This legend shows the rectangular histogram display for the
distribution of a categorical attribute over all cases in the data
set. In another embodiment, a legend is provided which displays
equal support for all states in the categorical attribute.
[0066] The rectangle histogram display technique may also be used
for a continuous attribute that has been discretized into a number
of attributes. When this is the case, for the a histogram display
for a discretized attribute 340 the small rectangles making up the
histogram display in one embodiment have rounded edges. These
rounded edges, together with any textual information describing the
state as encompassing a range, will alert the user that the
attribute being displayed via the histogram display is a
discretized continuous attribute.
[0067] In one embodiment, as shown in FIG. 4, distribution displays
are prepared for a number of categories and attributes, one for
each category and attribute pair. See FIG. 8, step 810. These are
then displayed in an array, step 820. Each of the rows corresponds
to a specific attribute, and each of the columns to a category. In
one embodiment, the continuous attribute displays and categorical
attribute displays described above are used. When a category is
selected, step 830, the expected discrimination score for the
selected category is calculated, step 840. The rows are then
rearranged so that the attributes are displayed in order based on
the expected discrimination score for the selected category, step
850. In this way, the attributes higher utility for a given
category may be easily identified and examined.
[0068] Category Diagram Displays
[0069] As shown in FIG. 5 and in step 910 of FIG. 9, according to
one embodiment of the present invention, a category diagram display
is provided in which categories are represented graphically as node
objects in a display. In FIG. 5, the categories are clusters. The
user then may request that certain information about the categories
be presented by submitting a request, step 920. Calculations are
performed according to such a request, 930, and the objects and
edges on the screen are then shaded to reflect information
pertaining to the request made.
[0070] In one embodiment, a state of a categorical attribute may be
selected. The nodes are then shaded. The shades correspond to the
probability of the selected state of the categorical attribute in
the data in the category represented by the node. Referring again
to FIG. 5, for example, a darker shaded node such as Cluster 9 node
510 would represent a category in which the selected state has
higher support than a node shaded more lightly, such as Cluster 1
node 520. In one embodiment, the darkest shading possible
corresponds to a probability of 1 and the lightest to a probability
of 0. In one embodiment, this darkest possible shading is
black.
[0071] In one embodiment, a value for a continuous attribute is
selected, and the nodes are shaded so that the shading corresponds
to the density at that value of the continuous attribute in the
data in the category represented by the node. In another
embodiment, a range for a continuous attribute is selected, and the
nodes are shaded such that shading corresponds to the probability
of the value of the continuous attribute in the data in the
category represented by the node falling in that range.
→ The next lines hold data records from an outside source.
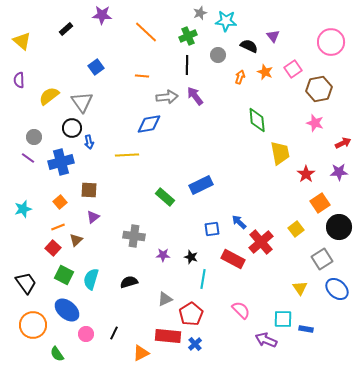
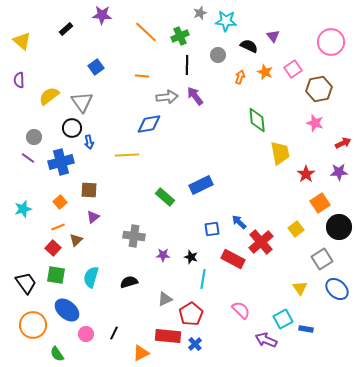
green cross at (188, 36): moved 8 px left
green square at (64, 275): moved 8 px left; rotated 18 degrees counterclockwise
cyan semicircle at (91, 279): moved 2 px up
cyan square at (283, 319): rotated 30 degrees counterclockwise
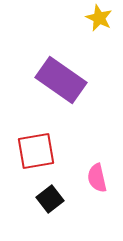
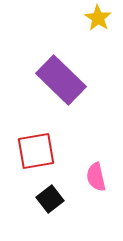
yellow star: moved 1 px left; rotated 8 degrees clockwise
purple rectangle: rotated 9 degrees clockwise
pink semicircle: moved 1 px left, 1 px up
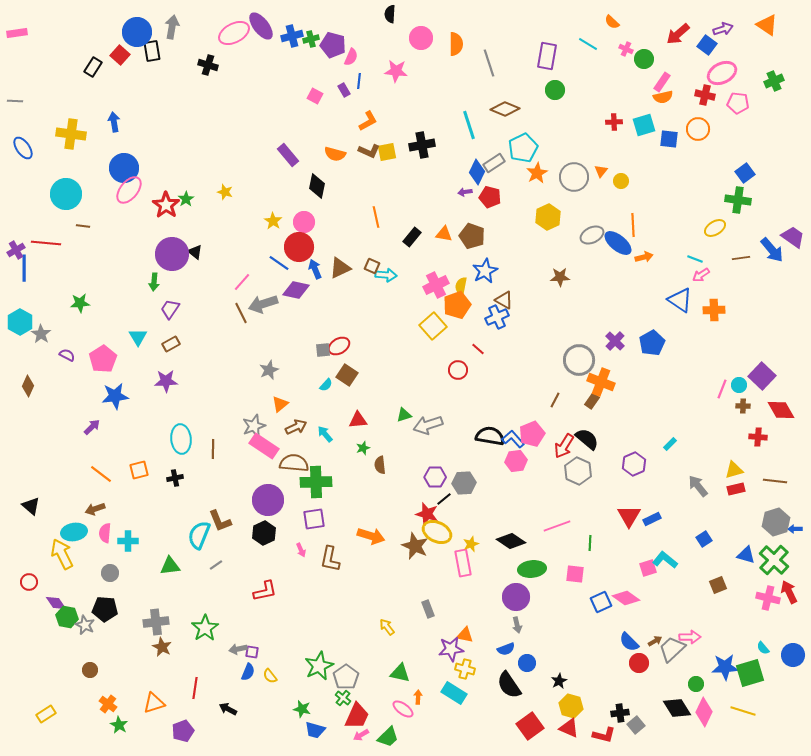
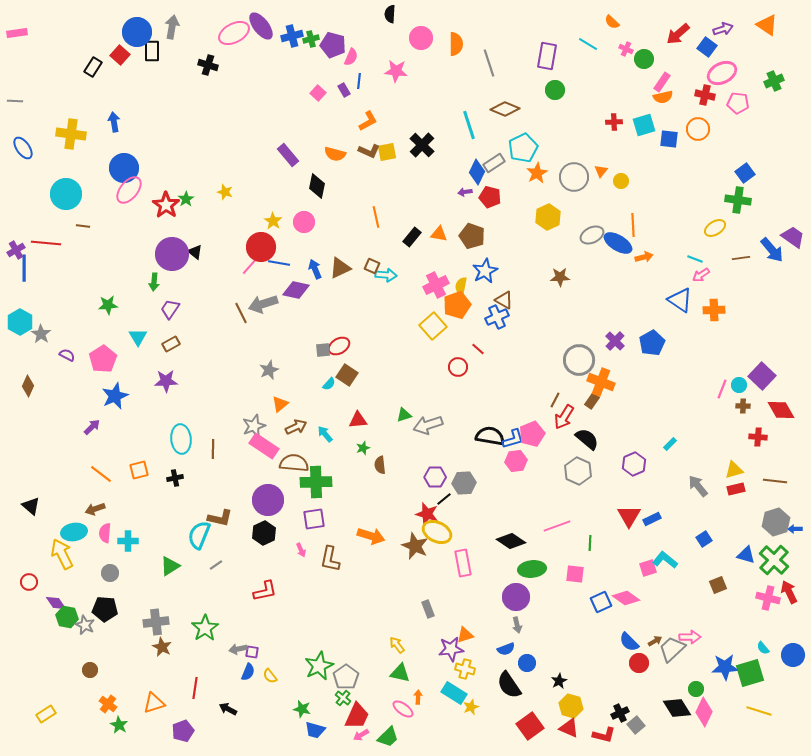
blue square at (707, 45): moved 2 px down
black rectangle at (152, 51): rotated 10 degrees clockwise
pink square at (315, 96): moved 3 px right, 3 px up; rotated 14 degrees clockwise
black cross at (422, 145): rotated 35 degrees counterclockwise
orange triangle at (444, 234): moved 5 px left
blue ellipse at (618, 243): rotated 8 degrees counterclockwise
red circle at (299, 247): moved 38 px left
blue line at (279, 263): rotated 25 degrees counterclockwise
pink line at (242, 282): moved 8 px right, 16 px up
green star at (80, 303): moved 28 px right, 2 px down
red circle at (458, 370): moved 3 px up
cyan semicircle at (326, 385): moved 3 px right, 1 px up
blue star at (115, 396): rotated 16 degrees counterclockwise
blue L-shape at (513, 439): rotated 115 degrees clockwise
red arrow at (564, 446): moved 29 px up
brown L-shape at (220, 521): moved 3 px up; rotated 55 degrees counterclockwise
yellow star at (471, 544): moved 163 px down
green triangle at (170, 566): rotated 25 degrees counterclockwise
yellow arrow at (387, 627): moved 10 px right, 18 px down
orange triangle at (465, 635): rotated 30 degrees counterclockwise
green circle at (696, 684): moved 5 px down
yellow line at (743, 711): moved 16 px right
black cross at (620, 713): rotated 18 degrees counterclockwise
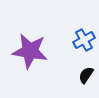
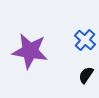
blue cross: moved 1 px right; rotated 20 degrees counterclockwise
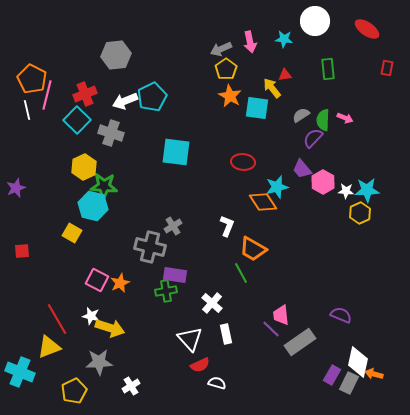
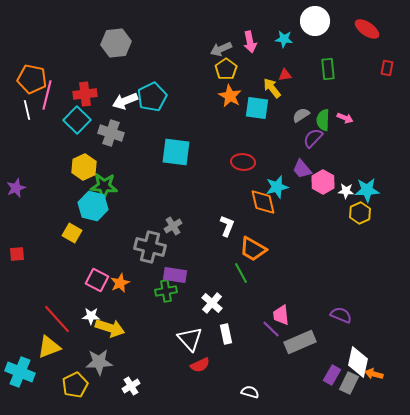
gray hexagon at (116, 55): moved 12 px up
orange pentagon at (32, 79): rotated 16 degrees counterclockwise
red cross at (85, 94): rotated 15 degrees clockwise
orange diamond at (263, 202): rotated 20 degrees clockwise
red square at (22, 251): moved 5 px left, 3 px down
white star at (91, 316): rotated 12 degrees counterclockwise
red line at (57, 319): rotated 12 degrees counterclockwise
gray rectangle at (300, 342): rotated 12 degrees clockwise
white semicircle at (217, 383): moved 33 px right, 9 px down
yellow pentagon at (74, 391): moved 1 px right, 6 px up
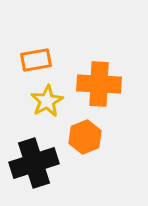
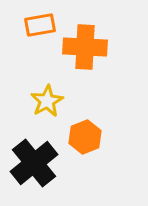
orange rectangle: moved 4 px right, 35 px up
orange cross: moved 14 px left, 37 px up
black cross: rotated 21 degrees counterclockwise
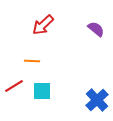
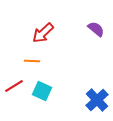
red arrow: moved 8 px down
cyan square: rotated 24 degrees clockwise
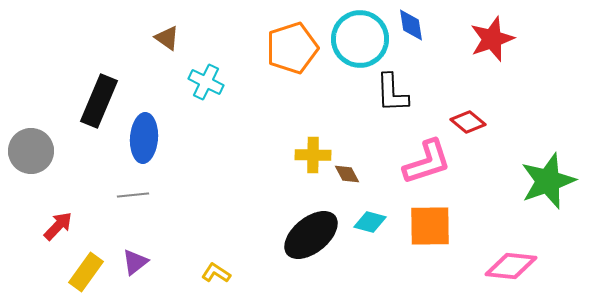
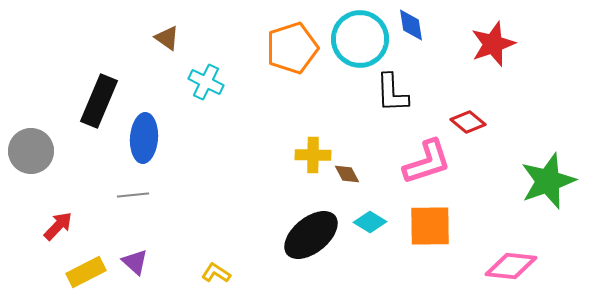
red star: moved 1 px right, 5 px down
cyan diamond: rotated 16 degrees clockwise
purple triangle: rotated 40 degrees counterclockwise
yellow rectangle: rotated 27 degrees clockwise
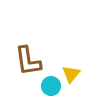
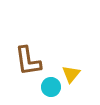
cyan circle: moved 1 px down
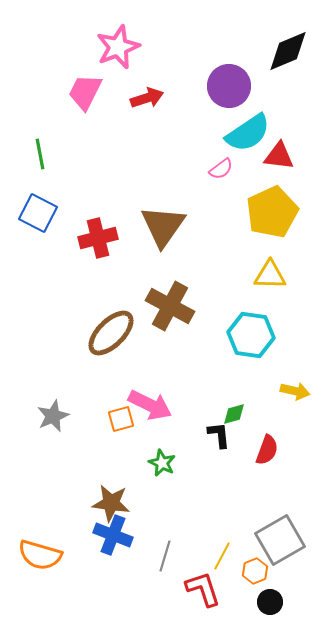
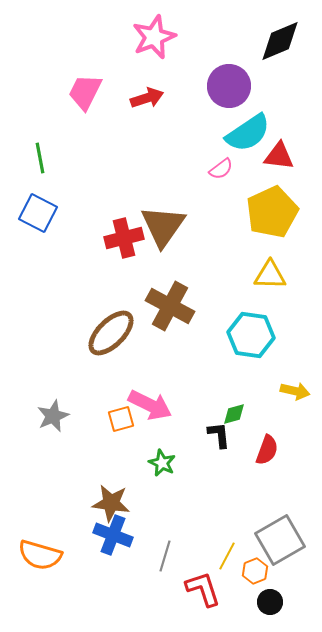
pink star: moved 36 px right, 10 px up
black diamond: moved 8 px left, 10 px up
green line: moved 4 px down
red cross: moved 26 px right
yellow line: moved 5 px right
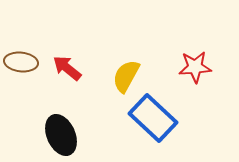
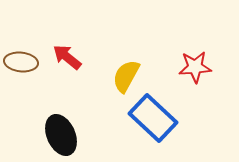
red arrow: moved 11 px up
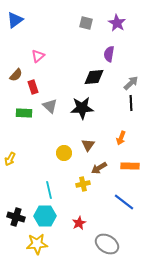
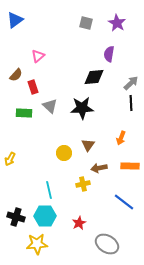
brown arrow: rotated 21 degrees clockwise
[0072] In another embodiment, instead of a distribution of an
attribute, the population, or number of cases in the category, is
shown. The nodes are shaded such that shading corresponds to the
population in the category represented by the node. In one
embodiment, the darkest possible shading corresponds to the total
population in the data set. In another embodiment, the darkest
possible shading corresponds to the population of the largest
category.
[0073] As shown in FIG. 5, edges 520 connect the nodes in the
category diagram. In one embodiment, the edges are shaded in
various shadings. The shading of each edge corresponds to the level
of similarity between the clusters represented by the nodes
connected by the edge. In one embodiment, the shading is in
proportion to the value of the similarity score relative to the
minimum and maximum similarity scores for any two nodes in the
category diagram.
[0074] In another embodiment, a minimum similarity may be selected,
and only edges that connect nodes representing categories with a
similarity greater than the minimum similarity are displayed.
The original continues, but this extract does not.